The Stone cross in the memory of the people killed by Bolsheviks (Crucea de piatră de la Rezeni în memoria celor omorâți de bolșevici) is a monument in Răzeni, Moldova.

==Overview==
The memorial is dedicated to the victims of the Răzeni Massacre. The massacre took place on June 22, 1941, in Răzeni, when 10 people were killed by the Soviet authorities and buried in a mass grave. The memorial was opened on February 21, 2009; Moldovan politician Alexandru Tănase was present.

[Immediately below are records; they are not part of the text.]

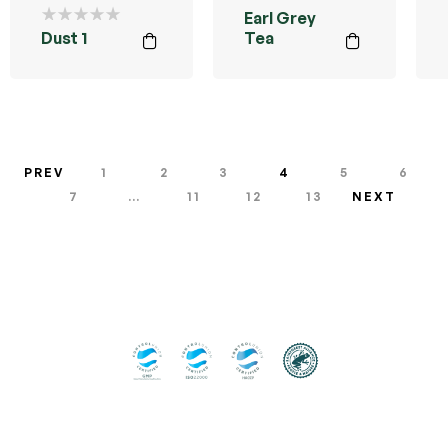
Earl Grey
Dust 1
Tea
PREV
1
2
3
4
5
6
7
…
11
12
13
NEXT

In 1941 after Operation Barbarossa, when the area came under the control of the pro-Nazi Antonescu regime, a commemorative plaque was installed in Răzeni: "Aici odihnesc robii lui Dumnezeu Diomid, Niculai, Dănila, Nichita, Alexandru, Jurian, Alexandru, Ilie, doi necunoscuți. Omorâți mișelește de bolșevici comuniști. 12.VII.1941".